Work item
Among the entries below, only the lines from the one with "Condiciones de uso y Política de privacidad" through the one with "Drążek, Iwony Paśko, Krystyny Pałka, Barbary" are wanted, reproduced exactly. Pictures are not wanted.

Task input
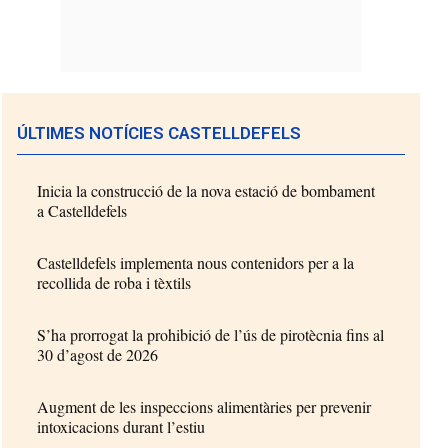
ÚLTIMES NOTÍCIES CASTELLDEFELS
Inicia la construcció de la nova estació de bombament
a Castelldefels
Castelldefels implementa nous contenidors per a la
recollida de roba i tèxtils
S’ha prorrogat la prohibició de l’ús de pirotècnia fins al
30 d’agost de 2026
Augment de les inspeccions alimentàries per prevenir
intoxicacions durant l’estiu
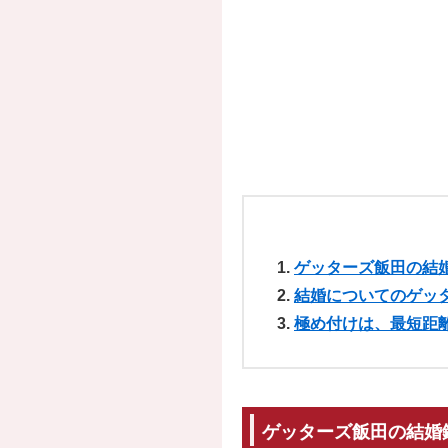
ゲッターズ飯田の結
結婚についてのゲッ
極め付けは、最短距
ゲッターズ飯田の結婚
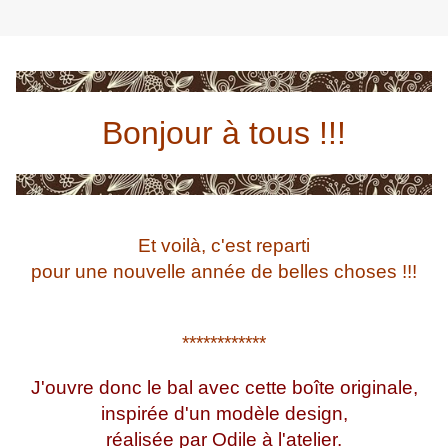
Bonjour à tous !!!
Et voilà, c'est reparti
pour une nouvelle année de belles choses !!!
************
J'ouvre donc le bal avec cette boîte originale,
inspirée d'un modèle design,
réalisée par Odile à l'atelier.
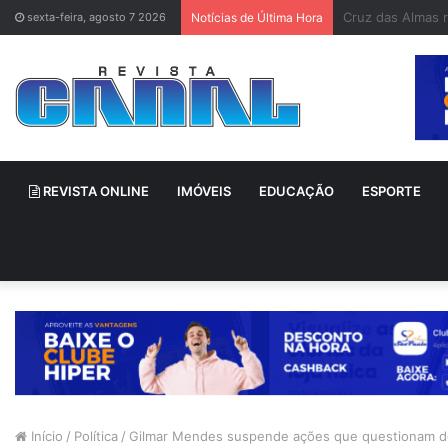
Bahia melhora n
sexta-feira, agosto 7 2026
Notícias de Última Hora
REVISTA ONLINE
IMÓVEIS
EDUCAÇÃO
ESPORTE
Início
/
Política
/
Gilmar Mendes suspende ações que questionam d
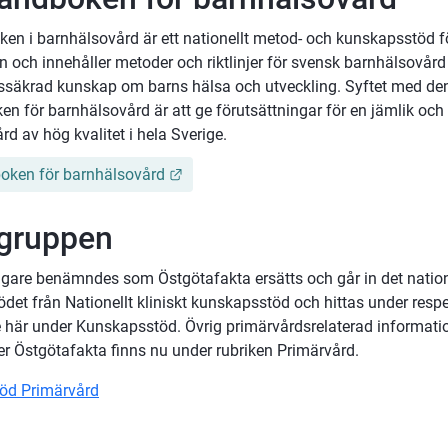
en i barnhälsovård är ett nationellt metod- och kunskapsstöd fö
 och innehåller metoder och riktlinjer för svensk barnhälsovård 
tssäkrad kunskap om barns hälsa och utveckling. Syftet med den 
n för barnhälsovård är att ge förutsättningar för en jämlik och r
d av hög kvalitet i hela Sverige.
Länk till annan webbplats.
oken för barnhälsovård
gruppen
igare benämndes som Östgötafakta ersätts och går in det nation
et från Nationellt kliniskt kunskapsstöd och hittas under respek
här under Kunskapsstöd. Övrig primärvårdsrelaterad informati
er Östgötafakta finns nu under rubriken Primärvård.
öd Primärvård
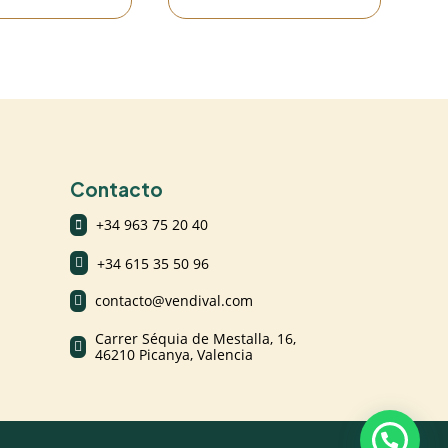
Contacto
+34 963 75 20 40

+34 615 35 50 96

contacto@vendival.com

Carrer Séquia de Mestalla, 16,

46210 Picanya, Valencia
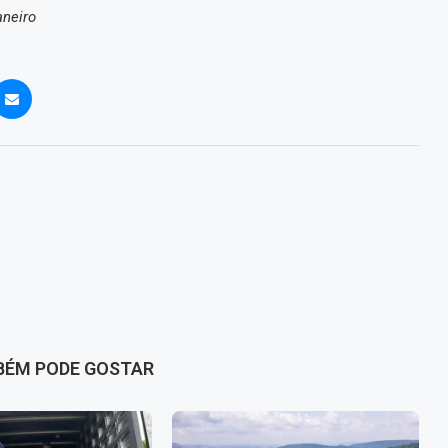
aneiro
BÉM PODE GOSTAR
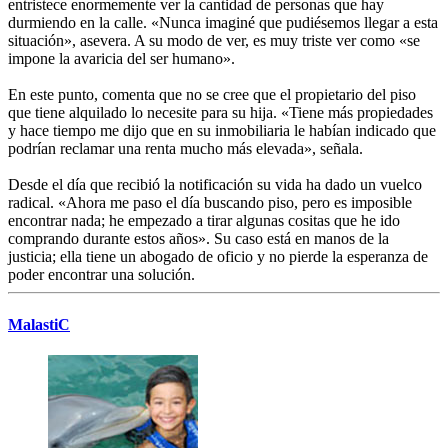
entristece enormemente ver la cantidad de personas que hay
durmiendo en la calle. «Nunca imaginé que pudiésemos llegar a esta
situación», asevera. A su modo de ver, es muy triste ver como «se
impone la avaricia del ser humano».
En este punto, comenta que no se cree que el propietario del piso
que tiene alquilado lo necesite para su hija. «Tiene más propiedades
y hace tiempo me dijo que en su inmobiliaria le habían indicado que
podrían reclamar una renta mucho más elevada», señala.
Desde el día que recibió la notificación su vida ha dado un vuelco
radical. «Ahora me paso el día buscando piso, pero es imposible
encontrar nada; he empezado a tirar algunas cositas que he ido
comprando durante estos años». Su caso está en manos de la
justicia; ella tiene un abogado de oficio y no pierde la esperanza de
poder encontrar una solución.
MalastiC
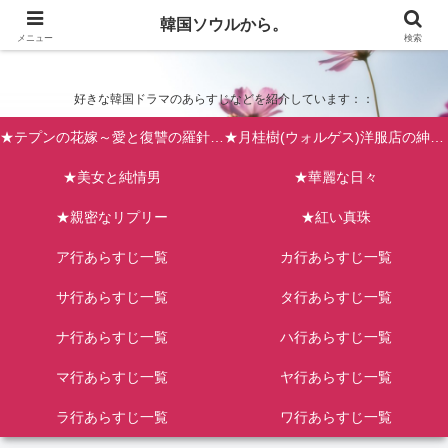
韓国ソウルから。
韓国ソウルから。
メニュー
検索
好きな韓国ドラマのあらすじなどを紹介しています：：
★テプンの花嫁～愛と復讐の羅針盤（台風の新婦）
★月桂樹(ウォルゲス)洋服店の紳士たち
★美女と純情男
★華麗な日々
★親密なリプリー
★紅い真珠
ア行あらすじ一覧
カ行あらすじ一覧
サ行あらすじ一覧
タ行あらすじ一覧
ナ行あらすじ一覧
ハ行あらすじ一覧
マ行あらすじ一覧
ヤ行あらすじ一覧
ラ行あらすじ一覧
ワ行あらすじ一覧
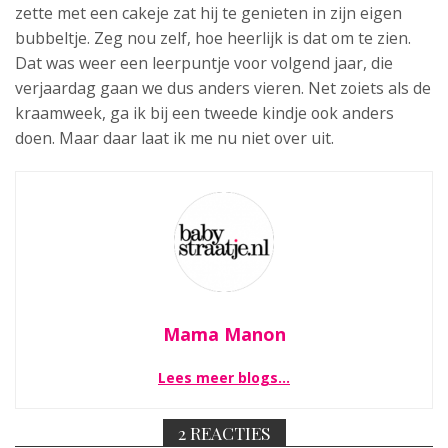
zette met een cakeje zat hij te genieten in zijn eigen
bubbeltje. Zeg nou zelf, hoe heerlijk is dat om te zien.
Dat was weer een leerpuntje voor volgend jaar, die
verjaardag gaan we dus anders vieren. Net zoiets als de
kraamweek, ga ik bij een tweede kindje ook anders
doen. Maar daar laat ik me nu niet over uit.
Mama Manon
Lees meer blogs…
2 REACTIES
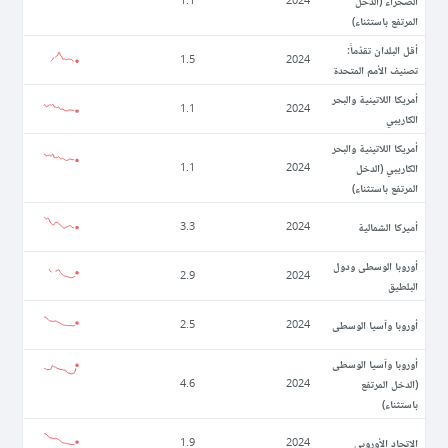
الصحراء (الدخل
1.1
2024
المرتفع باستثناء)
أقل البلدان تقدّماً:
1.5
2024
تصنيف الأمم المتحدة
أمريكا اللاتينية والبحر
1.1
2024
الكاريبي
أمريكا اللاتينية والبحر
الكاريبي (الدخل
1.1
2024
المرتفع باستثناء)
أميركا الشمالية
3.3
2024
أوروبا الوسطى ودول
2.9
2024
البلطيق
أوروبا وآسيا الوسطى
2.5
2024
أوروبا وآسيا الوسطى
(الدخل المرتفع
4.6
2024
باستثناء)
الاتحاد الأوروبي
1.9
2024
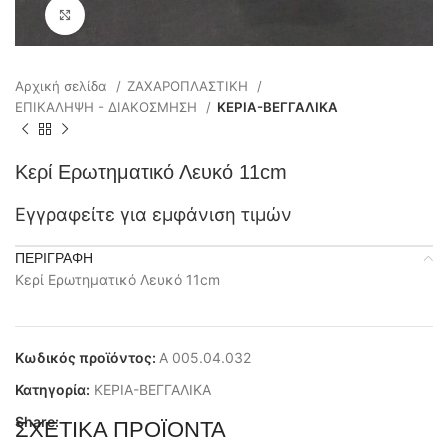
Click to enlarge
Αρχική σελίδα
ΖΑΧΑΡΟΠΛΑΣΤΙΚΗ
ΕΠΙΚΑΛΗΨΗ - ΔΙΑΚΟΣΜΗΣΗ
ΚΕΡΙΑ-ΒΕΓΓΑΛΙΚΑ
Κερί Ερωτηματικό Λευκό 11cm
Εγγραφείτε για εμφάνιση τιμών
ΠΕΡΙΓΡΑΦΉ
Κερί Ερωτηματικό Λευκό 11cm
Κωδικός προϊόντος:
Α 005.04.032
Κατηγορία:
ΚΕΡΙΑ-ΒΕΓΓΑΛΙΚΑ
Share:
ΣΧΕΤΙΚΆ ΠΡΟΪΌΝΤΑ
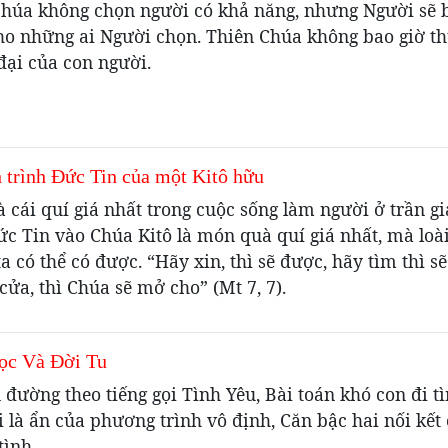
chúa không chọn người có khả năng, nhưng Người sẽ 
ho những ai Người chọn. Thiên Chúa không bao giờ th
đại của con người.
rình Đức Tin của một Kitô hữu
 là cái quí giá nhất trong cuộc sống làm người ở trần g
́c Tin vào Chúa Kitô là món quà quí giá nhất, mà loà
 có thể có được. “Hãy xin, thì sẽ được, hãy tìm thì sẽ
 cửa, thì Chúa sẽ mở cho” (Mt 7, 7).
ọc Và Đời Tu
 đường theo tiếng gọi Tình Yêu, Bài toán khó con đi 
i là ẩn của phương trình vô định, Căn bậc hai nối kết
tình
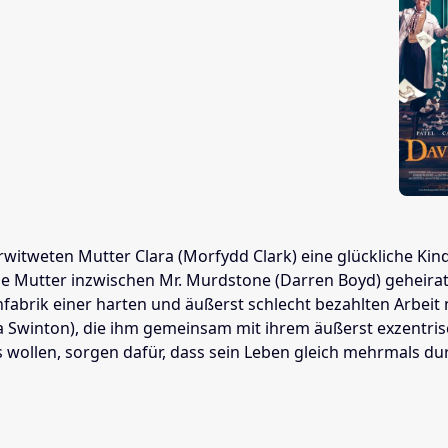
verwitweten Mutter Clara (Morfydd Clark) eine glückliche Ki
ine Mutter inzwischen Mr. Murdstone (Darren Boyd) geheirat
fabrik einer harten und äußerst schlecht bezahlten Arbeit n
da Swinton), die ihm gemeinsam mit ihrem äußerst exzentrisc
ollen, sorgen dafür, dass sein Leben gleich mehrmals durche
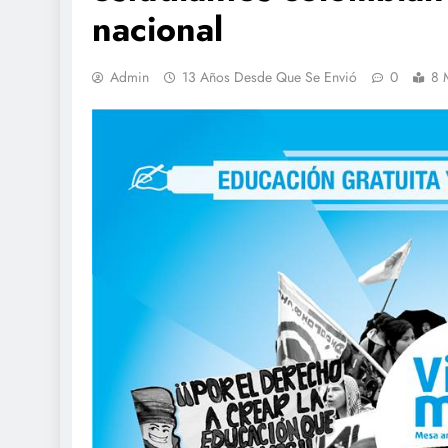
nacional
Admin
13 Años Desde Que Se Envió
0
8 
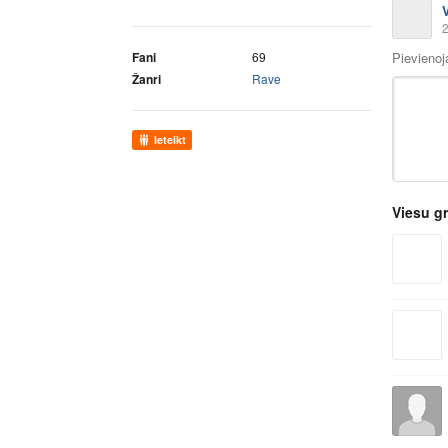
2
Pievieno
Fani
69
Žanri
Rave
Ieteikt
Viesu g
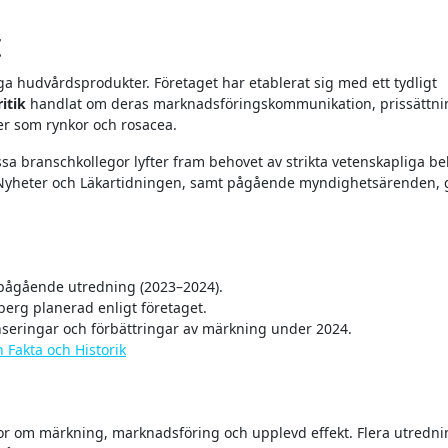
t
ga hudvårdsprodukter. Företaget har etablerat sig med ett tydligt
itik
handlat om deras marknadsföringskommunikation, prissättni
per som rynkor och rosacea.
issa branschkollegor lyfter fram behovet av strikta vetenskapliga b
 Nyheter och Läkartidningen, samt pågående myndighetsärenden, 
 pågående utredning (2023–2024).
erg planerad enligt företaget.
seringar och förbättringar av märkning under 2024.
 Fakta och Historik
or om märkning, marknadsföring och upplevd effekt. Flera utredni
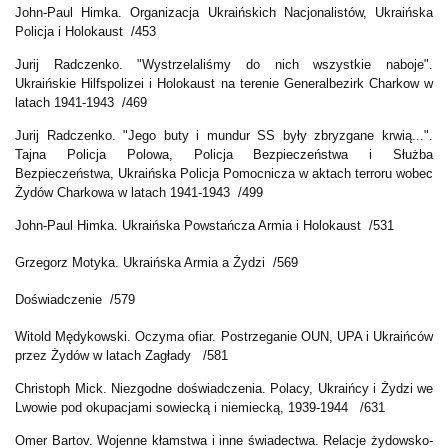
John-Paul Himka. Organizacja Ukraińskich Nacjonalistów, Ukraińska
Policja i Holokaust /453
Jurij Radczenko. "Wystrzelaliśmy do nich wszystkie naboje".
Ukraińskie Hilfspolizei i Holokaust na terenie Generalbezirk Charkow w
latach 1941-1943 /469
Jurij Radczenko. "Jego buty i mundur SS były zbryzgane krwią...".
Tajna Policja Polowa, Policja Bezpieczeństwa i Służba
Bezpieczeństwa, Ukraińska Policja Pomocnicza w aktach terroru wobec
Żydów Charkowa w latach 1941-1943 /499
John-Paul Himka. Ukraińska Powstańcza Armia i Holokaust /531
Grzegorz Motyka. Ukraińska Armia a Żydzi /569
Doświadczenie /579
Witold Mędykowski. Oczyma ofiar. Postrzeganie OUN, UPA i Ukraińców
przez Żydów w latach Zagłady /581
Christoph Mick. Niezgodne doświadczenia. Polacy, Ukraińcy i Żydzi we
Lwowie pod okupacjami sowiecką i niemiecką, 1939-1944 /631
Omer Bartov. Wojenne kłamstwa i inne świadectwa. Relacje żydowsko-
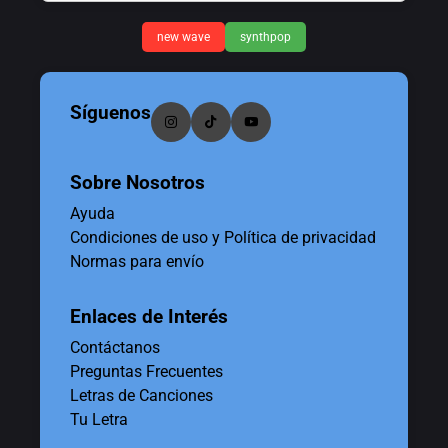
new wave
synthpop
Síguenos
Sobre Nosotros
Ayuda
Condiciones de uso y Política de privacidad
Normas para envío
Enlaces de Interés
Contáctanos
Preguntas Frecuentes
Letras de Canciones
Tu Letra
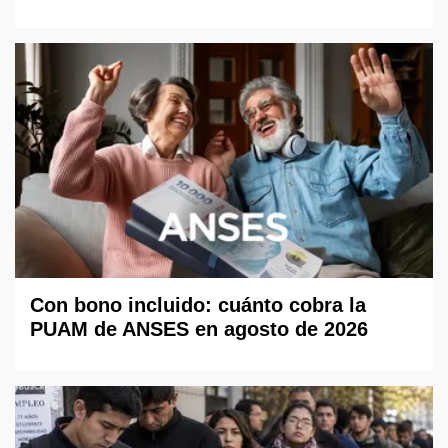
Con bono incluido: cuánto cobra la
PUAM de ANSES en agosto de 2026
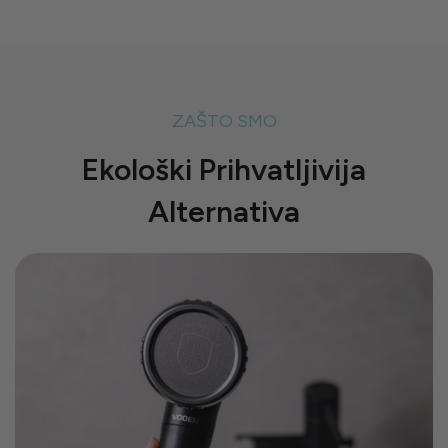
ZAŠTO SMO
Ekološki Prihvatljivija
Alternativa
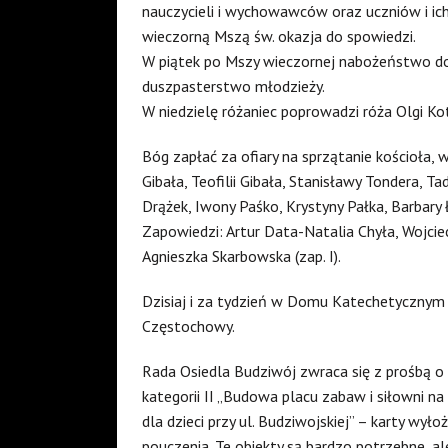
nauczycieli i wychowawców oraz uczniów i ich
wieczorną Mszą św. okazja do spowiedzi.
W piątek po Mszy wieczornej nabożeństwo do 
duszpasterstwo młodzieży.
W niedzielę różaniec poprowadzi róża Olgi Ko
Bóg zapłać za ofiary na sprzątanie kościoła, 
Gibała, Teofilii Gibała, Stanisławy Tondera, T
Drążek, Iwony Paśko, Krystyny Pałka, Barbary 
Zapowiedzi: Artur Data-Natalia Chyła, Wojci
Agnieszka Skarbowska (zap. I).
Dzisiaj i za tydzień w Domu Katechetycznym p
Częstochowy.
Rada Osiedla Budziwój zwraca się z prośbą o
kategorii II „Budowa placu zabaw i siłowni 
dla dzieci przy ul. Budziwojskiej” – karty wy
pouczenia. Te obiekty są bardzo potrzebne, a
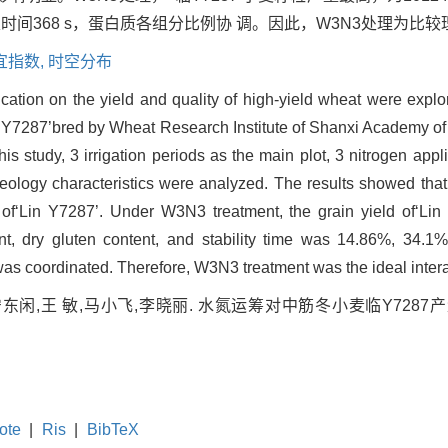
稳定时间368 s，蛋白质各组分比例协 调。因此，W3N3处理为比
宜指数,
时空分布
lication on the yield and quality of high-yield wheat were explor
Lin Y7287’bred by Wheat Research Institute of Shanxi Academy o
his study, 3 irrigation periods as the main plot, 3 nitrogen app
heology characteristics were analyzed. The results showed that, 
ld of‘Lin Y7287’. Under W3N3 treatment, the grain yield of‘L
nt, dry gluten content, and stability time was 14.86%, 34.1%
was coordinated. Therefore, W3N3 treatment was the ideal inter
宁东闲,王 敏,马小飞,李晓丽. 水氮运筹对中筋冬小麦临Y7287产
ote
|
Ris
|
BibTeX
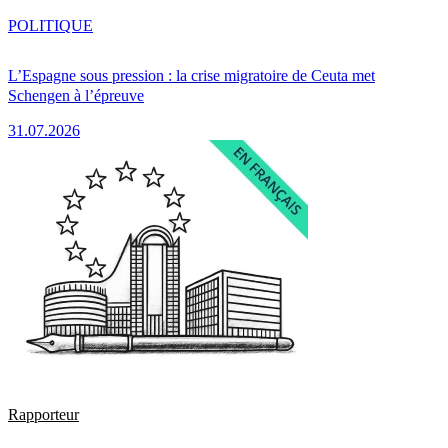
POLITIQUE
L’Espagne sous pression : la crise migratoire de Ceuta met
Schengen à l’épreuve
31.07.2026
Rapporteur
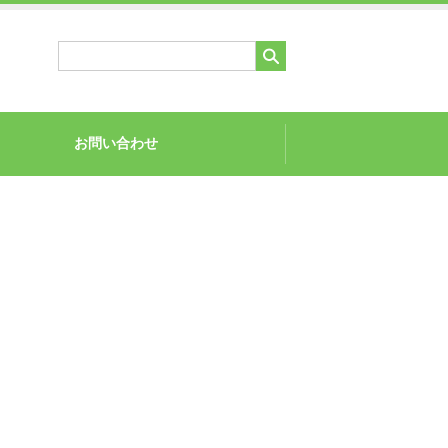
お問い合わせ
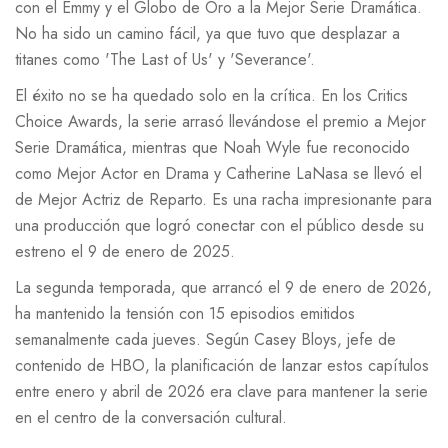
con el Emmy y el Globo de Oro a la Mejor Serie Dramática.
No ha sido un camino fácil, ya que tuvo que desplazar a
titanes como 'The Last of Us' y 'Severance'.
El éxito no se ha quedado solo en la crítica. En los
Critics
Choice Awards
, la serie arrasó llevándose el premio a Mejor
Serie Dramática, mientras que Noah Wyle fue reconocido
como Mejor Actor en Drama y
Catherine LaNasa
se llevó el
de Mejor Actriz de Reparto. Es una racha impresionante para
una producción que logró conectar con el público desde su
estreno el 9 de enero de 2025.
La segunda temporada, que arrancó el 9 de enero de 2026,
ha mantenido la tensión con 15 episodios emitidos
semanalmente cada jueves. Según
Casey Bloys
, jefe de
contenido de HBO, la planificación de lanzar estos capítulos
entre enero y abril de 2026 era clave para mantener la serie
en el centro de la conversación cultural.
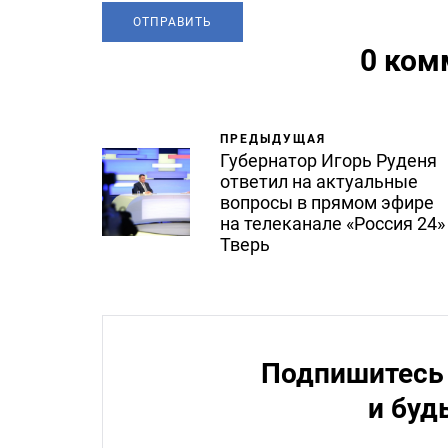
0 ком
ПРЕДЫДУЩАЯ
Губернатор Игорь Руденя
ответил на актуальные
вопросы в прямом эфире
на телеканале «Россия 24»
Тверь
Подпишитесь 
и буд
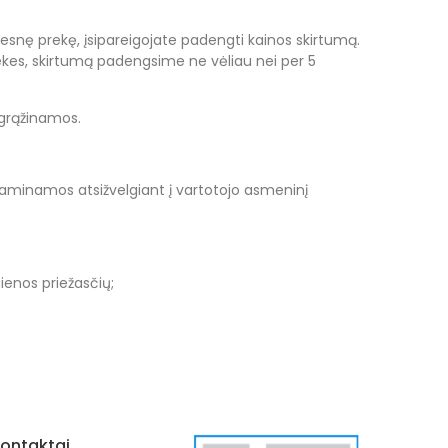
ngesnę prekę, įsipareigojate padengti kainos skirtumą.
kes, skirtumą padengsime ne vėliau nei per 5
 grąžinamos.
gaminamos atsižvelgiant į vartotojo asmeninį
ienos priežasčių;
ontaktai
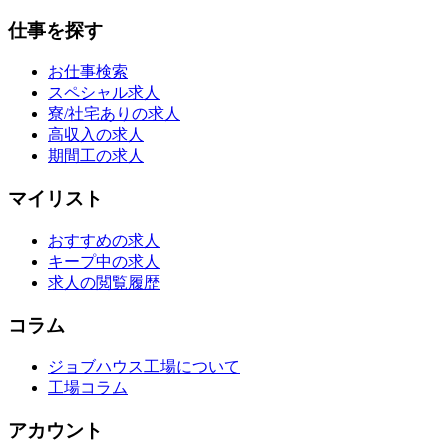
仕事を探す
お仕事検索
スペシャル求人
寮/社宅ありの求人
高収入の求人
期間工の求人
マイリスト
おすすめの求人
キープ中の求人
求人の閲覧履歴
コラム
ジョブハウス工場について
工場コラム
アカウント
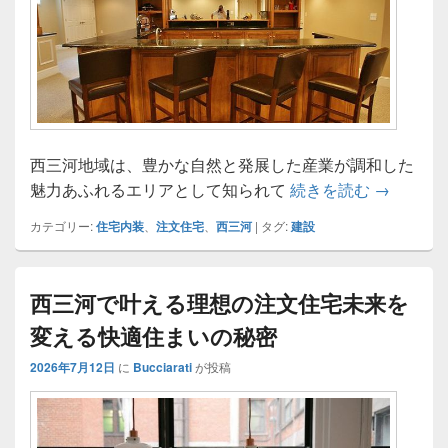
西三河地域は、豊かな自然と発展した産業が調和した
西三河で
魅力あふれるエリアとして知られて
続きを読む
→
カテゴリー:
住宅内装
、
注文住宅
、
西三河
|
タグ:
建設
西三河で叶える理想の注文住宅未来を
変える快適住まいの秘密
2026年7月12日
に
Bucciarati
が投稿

Result
Condiciones de uso y Política de privacidad
Normas para envío
Enlaces de Interés
Contáctanos
Preguntas Frecuentes
Letras de Canciones
Tu Letra
Con bono incluido: cuánto cobra la
PUAM de ANSES en agosto de 2026
ZAŠTO SMO
Ekološki Prihvatljivija
Alternativa
nauczycieli i wychowawców oraz uczniów i ich
wieczorną Mszą św. okazja do spowiedzi.
W piątek po Mszy wieczornej nabożeństwo do 
duszpasterstwo młodzieży.
W niedzielę różaniec poprowadzi róża Olgi Ko
Bóg zapłać za ofiary na sprzątanie kościoła, 
Gibała, Teofilii Gibała, Stanisławy Tondera, T
Drążek, Iwony Paśko, Krystyny Pałka, Barbary 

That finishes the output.